Adjoint Sensitivity Analysis in UQ [DRAFT]

Contents

Adjoint Sensitivity Analysis in UQ [DRAFT]#

Part of a series: Sensitivity analysis.

Follow reading here

Sensitivity analysis plays a crucial role in estimating the variations in the output of computational models when faced with uncertainties in input data. In uncertainty quantification (UQ) for numerical models that incorporate uncertainties in initial conditions, boundary conditions, and/or model parameters, derivative-based methods are particularly useful. Let’s consider a simple Ordinary Differential Equation (ODE) problem where initial conditions are uncertain:

\[\begin{split} \left. \begin{array}{ll} \frac{d}{dt} u(t,Z) - Z_1u(t,Z) &= 0 \\ u(0,Z) - Z_2 &= 0 \end{array} \right \}= \mathcal{E}(u,Z) = 0 . \end{split}\]

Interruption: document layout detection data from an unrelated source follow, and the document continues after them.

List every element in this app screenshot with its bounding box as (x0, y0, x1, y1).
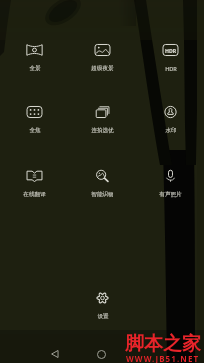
button[interactable]: 水印 (158, 105, 183, 135)
staticText: WWW.JB51.NET (126, 353, 200, 363)
button[interactable]: HDR (158, 43, 183, 74)
staticText: 全景 (29, 65, 41, 72)
staticText: 连拍选优 (91, 127, 114, 134)
staticText: 全焦 (29, 127, 41, 134)
button[interactable]: Back (38, 345, 71, 363)
button[interactable]: 全焦 (22, 105, 47, 135)
button[interactable]: 连拍选优 (87, 105, 118, 135)
button[interactable]: Recent apps (133, 345, 166, 363)
staticText: 超级夜景 (91, 65, 114, 72)
staticText: 有声照片 (159, 191, 182, 198)
staticText: 设置 (97, 313, 109, 320)
staticText: 在线翻译 (23, 191, 46, 198)
staticText: 脚本之家 (125, 332, 201, 353)
button[interactable]: Home (85, 345, 118, 363)
staticText: 水印 (165, 127, 177, 134)
button[interactable]: 有声照片 (155, 169, 186, 199)
button[interactable]: 全景 (22, 43, 47, 73)
staticText: HDR (165, 65, 177, 73)
staticText: HDR (165, 47, 177, 54)
button[interactable]: 在线翻译 (19, 169, 50, 199)
button[interactable]: 智能识物 (87, 169, 118, 199)
staticText: 智能识物 (91, 191, 114, 198)
button[interactable]: 设置 (90, 291, 115, 321)
button[interactable]: 超级夜景 (87, 43, 118, 73)
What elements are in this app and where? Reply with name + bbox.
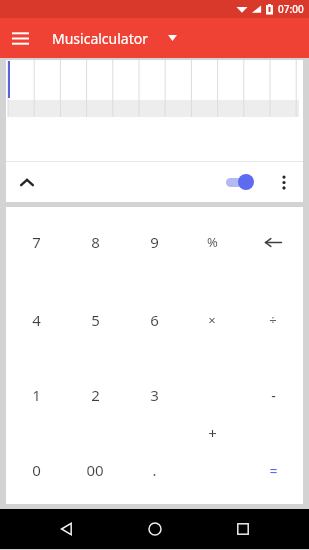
staticText: 1	[32, 385, 41, 405]
button[interactable]: 9	[132, 220, 176, 264]
button[interactable]: 6	[132, 298, 176, 342]
button[interactable]: Back	[44, 509, 88, 549]
button[interactable]: .	[132, 448, 176, 492]
staticText: 0	[32, 460, 41, 480]
staticText: ÷	[269, 311, 277, 329]
button[interactable]: +	[190, 411, 234, 455]
button[interactable]: 4	[14, 298, 58, 342]
button[interactable]: ÷	[251, 298, 295, 342]
staticText: -	[271, 386, 276, 405]
button[interactable]: More options	[268, 166, 300, 198]
button[interactable]: Toggle audio	[220, 166, 268, 198]
button[interactable]: Musicalculator	[52, 29, 148, 48]
staticText: 07:00	[278, 2, 304, 16]
staticText: 00	[86, 460, 104, 480]
button[interactable]: Choose sheet	[160, 26, 184, 50]
staticText: ×	[208, 311, 216, 329]
staticText: =	[269, 461, 278, 480]
staticText: 8	[91, 232, 100, 252]
button[interactable]: ×	[190, 298, 234, 342]
button[interactable]: 1	[14, 373, 58, 417]
button[interactable]: 0	[14, 448, 58, 492]
button[interactable]: Collapse keyboard	[6, 162, 48, 202]
staticText: 3	[150, 385, 159, 405]
button[interactable]: -	[251, 373, 295, 417]
button[interactable]: Open navigation drawer	[0, 18, 40, 58]
button[interactable]: 3	[132, 373, 176, 417]
button[interactable]: 00	[73, 448, 117, 492]
button[interactable]: 7	[14, 220, 58, 264]
button[interactable]: 2	[73, 373, 117, 417]
staticText: 4	[32, 310, 41, 330]
button[interactable]: %	[190, 220, 234, 264]
staticText: %	[207, 233, 218, 251]
staticText: 7	[32, 232, 41, 252]
button[interactable]: Recent apps	[221, 509, 265, 549]
button[interactable]: 8	[73, 220, 117, 264]
button[interactable]: =	[251, 448, 295, 492]
staticText: 6	[150, 310, 159, 330]
staticText: +	[208, 423, 217, 443]
staticText: 9	[150, 232, 159, 252]
staticText: .	[152, 460, 157, 480]
staticText: 5	[91, 310, 100, 330]
button[interactable]: Home	[133, 509, 177, 549]
button[interactable]: 5	[73, 298, 117, 342]
staticText: 2	[91, 385, 100, 405]
button[interactable]: Backspace	[251, 220, 295, 264]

Here, the goal is to compute the expected value \(E[u]\), variance \(V[u]\) of quantities of interest (QoIs) such as the expected value at a final time \(T\) is \(R(u(Z)) = E[u(T,Z)]\) and the reduced QoI as \(\tilde{R}(Z)\).The sensitivities are the partial derivatives of QoI’s with respect to the input parameters and are essential for this task.

\[ \underbrace{\tilde{R}(Z)}_{\in \mathbb{R}} = \underbrace{\tilde{R}(Z^0)}_{\in \mathbb{R}} + \overbrace{\underbrace{\frac{\partial \tilde{R}(Z^0)}{\partial Z}}_{\in \mathbb{R}^{1 \times d}}}^{\text{sensitivities}} \underbrace{(Z - Z^0)}_{\in \mathbb{R}^d} + \mathcal{O}\left( (Z-Z^0)^2 \right). \]

The main goal in uncertainty quantification is to compute expected value and variance. In order to compute them, assume that \(Z\) has the pdf \(f\). Then, the expected value can be approximated as follows:

\[\begin{split} \begin{split} E[\tilde{R}(Z)] &= \int \tilde{R}(z) f(z) dz \\ &\approx \int \left( \tilde{R}(Z^0) + \frac{\partial \tilde{R} (Z^0)}{\partial Z}(z-Z^0) \right) f(z) dz \\ &= \tilde{R}(Z^0) + \frac{\tilde{R}(Z^0)}{\partial z} \int (z - Z^0) f(z)dz. \end{split} \end{split}\]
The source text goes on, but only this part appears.